Instructions for the task:
Print the data verbatim. Leave every image out.

Collected data entries:
________

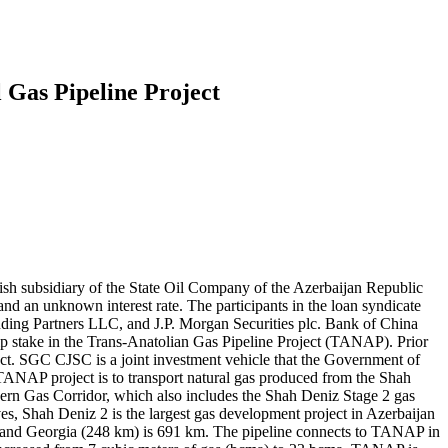
l Gas Pipeline Project
h subsidiary of the State Oil Company of the Azerbaijan Republic
 an unknown interest rate. The participants in the loan syndicate
ng Partners LLC, and J.P. Morgan Securities plc. Bank of China
p stake in the Trans-Anatolian Gas Pipeline Project (TANAP). Prior
t. SGC CJSC is a joint investment vehicle that the Government of
ANAP project is to transport natural gas produced from the Shah
hern Gas Corridor, which also includes the Shah Deniz Stage 2 gas
rves, Shah Deniz 2 is the largest gas development project in Azerbaijan
m) and Georgia (248 km) is 691 km. The pipeline connects to TANAP in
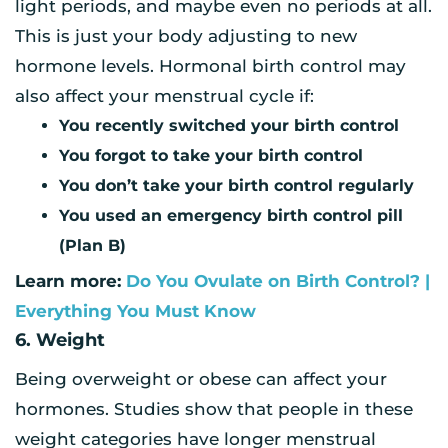
light periods, and maybe even no periods at all.
This is just your body adjusting to new
hormone levels. Hormonal birth control may
also affect your menstrual cycle if:
You recently switched your birth control
You forgot to take your birth control
You don’t take your birth control regularly
You used an emergency birth control pill
(Plan B)
Learn more:
Do You Ovulate on Birth Control? |
Everything You Must Know
6. Weight
Being overweight or obese can affect your
hormones. Studies show that people in these
weight categories have longer menstrual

________

Problem solution:
l Gas Pipeline Project
h subsidiary of the State Oil Company of the Azerbaijan Republic
 an unknown interest rate. The participants in the loan syndicate
ng Partners LLC, and J.P. Morgan Securities plc. Bank of China
p stake in the Trans-Anatolian Gas Pipeline Project (TANAP). Prior
t. SGC CJSC is a joint investment vehicle that the Government of
ANAP project is to transport natural gas produced from the Shah
hern Gas Corridor, which also includes the Shah Deniz Stage 2 gas
rves, Shah Deniz 2 is the largest gas development project in Azerbaijan
m) and Georgia (248 km) is 691 km. The pipeline connects to TANAP in
light periods, and maybe even no periods at all.
This is just your body adjusting to new
hormone levels. Hormonal birth control may
also affect your menstrual cycle if:
You recently switched your birth control
You forgot to take your birth control
You don’t take your birth control regularly
You used an emergency birth control pill
(Plan B)
Learn more:
Do You Ovulate on Birth Control? |
Everything You Must Know
6. Weight
Being overweight or obese can affect your
hormones. Studies show that people in these
weight categories have longer menstrual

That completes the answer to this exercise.